WORK ORDER ▸ Every line below containing the word "toiture" should be found and copied.

DATA FOR THE TASK ▸
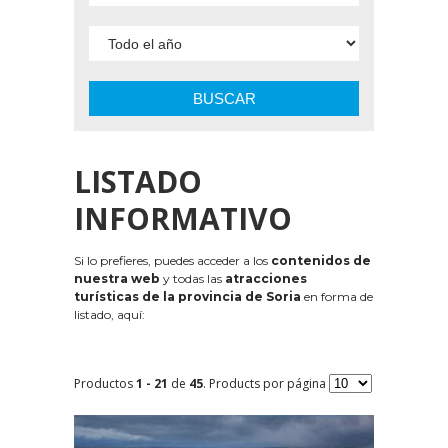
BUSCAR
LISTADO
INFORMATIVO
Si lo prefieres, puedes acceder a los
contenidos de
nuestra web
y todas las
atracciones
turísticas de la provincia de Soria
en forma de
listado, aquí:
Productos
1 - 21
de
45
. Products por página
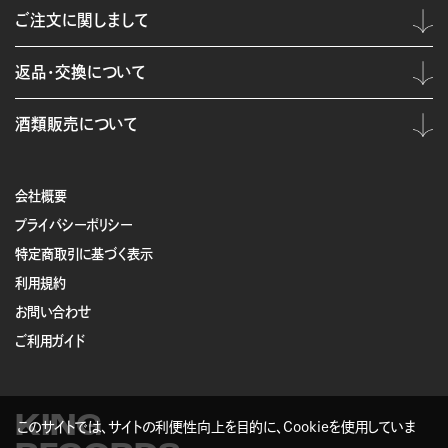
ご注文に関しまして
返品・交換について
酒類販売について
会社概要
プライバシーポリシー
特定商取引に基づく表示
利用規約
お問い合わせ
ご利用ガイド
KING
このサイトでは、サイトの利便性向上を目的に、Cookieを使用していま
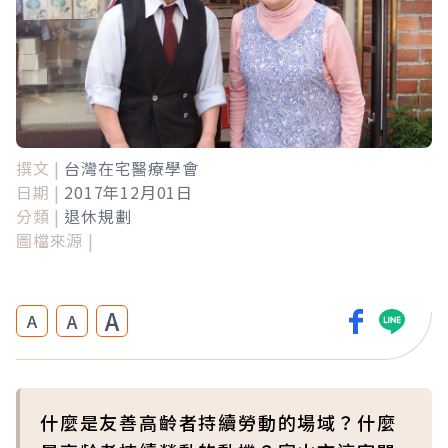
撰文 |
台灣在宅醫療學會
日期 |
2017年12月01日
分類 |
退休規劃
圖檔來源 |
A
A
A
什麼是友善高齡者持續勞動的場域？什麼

...

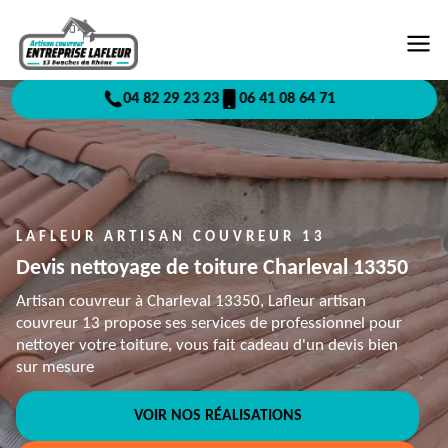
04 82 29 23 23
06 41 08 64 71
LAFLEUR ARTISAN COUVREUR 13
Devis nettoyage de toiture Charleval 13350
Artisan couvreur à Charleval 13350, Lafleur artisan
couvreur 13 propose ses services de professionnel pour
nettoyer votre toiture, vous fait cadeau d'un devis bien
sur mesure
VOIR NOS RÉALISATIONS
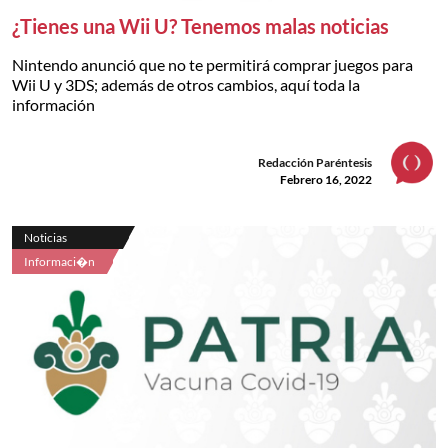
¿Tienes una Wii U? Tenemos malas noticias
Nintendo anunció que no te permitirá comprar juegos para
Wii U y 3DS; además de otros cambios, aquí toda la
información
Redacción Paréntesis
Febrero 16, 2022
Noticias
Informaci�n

PROBLEM SOLUTION ▸
Devis nettoyage de toiture Charleval 13350
nettoyer votre toiture, vous fait cadeau d'un devis bien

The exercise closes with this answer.